Closed ronaldtse closed 7 years ago
@ronaldtse Ouch. OK well no change required in RNP proper, I will push a change for botan SM2.
Thanks @randombit. When I saw "123" I thought -- I remember the sequence wasn't not straightforward like that... ðŸ˜
@ronaldtse Wait can we double check this? In
http://www.oscca.gov.cn/UpFile/2010122214822692.pdf
section 6.1 (page 87):
A5 t=KDF(x2 ∥ y2, klen)
A6 C2 = M ⊕ t
A7 C3 = Hash(x2 ∥ M ∥ y2)
A8 C = C1 ∥ C2 ∥ C3
In GmSSL on the other hande, the ordering is C1 || C3 || C2, except it's actually storing the entire ciphertext in an ASN.1 structure
ASN1_SEQUENCE(SM2CiphertextValue) = {
ASN1_SIMPLE(SM2CiphertextValue, xCoordinate, BIGNUM),
ASN1_SIMPLE(SM2CiphertextValue, yCoordinate, BIGNUM),
ASN1_SIMPLE(SM2CiphertextValue, hash, ASN1_OCTET_STRING),
ASN1_SIMPLE(SM2CiphertextValue, ciphertext, ASN1_OCTET_STRING),
} ASN1_SEQUENCE_END(SM2CiphertextValue)
@randombit sure I'm checking. The thing is SM2 has been published 3 times in different standards: 2010 (OSCCA), 2012 (GM/T 0003:2012, an OSCCA standard) and 2016 (GB/T 32918-1:2016, a China Standard).

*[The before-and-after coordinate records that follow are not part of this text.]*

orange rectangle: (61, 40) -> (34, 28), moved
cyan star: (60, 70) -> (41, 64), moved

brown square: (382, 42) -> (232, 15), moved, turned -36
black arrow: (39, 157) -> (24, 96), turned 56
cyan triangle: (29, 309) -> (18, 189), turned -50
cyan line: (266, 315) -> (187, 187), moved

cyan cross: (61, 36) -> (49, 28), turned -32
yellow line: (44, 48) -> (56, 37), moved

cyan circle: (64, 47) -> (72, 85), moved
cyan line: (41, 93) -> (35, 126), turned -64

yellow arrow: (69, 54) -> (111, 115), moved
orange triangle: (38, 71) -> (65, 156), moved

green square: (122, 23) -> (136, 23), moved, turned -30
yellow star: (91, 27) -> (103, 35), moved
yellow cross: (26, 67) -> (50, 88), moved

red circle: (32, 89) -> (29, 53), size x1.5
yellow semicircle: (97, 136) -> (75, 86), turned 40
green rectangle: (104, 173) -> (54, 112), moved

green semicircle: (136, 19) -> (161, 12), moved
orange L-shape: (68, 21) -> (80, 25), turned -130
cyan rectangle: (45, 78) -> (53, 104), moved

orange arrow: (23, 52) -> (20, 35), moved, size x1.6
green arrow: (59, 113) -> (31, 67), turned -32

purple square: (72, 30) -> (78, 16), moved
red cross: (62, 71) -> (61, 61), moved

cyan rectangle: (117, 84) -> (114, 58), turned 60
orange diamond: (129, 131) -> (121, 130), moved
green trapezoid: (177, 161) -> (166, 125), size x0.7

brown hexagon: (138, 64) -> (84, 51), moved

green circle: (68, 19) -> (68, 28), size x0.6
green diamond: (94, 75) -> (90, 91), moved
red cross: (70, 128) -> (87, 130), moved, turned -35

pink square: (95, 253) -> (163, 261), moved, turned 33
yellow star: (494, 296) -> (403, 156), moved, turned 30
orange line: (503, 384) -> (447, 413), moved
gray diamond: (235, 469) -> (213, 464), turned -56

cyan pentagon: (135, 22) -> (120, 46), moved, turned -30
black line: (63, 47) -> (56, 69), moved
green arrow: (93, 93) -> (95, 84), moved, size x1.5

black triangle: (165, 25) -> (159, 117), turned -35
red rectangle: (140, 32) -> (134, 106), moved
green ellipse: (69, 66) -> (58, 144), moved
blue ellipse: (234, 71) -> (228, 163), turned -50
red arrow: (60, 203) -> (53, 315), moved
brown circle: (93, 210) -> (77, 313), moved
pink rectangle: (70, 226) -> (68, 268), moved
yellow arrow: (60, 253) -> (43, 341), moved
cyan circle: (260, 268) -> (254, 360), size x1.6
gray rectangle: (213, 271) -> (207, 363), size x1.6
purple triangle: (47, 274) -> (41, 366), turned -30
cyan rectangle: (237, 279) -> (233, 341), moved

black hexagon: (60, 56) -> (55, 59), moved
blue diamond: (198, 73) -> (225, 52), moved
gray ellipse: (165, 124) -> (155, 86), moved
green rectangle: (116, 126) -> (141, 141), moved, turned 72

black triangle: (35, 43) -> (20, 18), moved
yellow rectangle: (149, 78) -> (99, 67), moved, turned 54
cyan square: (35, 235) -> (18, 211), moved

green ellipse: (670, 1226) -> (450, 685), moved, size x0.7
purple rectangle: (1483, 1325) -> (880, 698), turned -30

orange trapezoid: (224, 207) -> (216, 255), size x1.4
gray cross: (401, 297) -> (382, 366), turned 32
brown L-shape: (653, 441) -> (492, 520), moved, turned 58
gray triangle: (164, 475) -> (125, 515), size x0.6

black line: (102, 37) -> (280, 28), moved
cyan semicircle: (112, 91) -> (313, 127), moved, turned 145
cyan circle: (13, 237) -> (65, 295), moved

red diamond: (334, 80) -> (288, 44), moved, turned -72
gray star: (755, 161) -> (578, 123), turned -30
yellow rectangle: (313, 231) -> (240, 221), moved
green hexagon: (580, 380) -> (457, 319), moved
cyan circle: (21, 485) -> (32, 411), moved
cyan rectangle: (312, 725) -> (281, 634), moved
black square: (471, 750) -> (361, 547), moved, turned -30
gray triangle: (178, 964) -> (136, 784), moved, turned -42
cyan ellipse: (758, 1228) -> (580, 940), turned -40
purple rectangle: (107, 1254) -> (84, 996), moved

In the 2010 version, it is 123.
In this version here, it is 132. I have a feeling this is newer. http://dacas.cn/sharedimages/ARTICLES/SMAlgorithms/SM2_4.pdf
I am trying to find the latest one 32918-1...
Ah, messy. OK let me know when you can confirm.
Maybe this settles it.
http://www.tc260.org.cn/file/20160801094501413290.doc
Section 7.2: SM2 encrypted data in ASN.1 is defined as:
SM2Cipher ::= SEQENCE{
XCoordinate INTEGER,
YCoordinate INTEGER,
HASH OCTET STRING SIZE(32),
CipherText OCTET STRING
}
HASH is the SM3 output of 256-bits. CipherText is of equal length to the plaintext input.
9.2 Encryption
SM2 Encryption means using the public key to encrypt data. The encrypted data can only be decrypted by the corresponding private key.
Input: Q: SM2PublicKey m: plaintext to be encrypted
Output: c: SM2Cipher
Where:
GmSSL is compliant after all.
@ronaldtse OK I just switched ordering of SM2 in botan master, this does mean RNP against 2.2 won't interop against (upcoming) 2.3, but probably not a huge concern as long as everyone knows which version they want.
I did not use the ASN.1 structure because (as I interpreted the doc) that is "here is how to encode an SM2 ciphertext, if you want to use ASN.1" vs "this is the one single correct way to encode an SM2 ciphertext". And there is not much reason I can see to use the ASN.1 encoding in PGP.
Oh but I missed 'c is represented in the format defined in 7.2' so maybe ASN.1 is the one true format for SM2 ciphertexts?
It is the one true format but in OpenPGP it seems that only identifiers use ASN.1, not ciphertext? I suppose if we use ASN.1 for SM2 ciphertext we have the additional benefit of being compliant with one more GB standard (and the GM/T 0012 standard).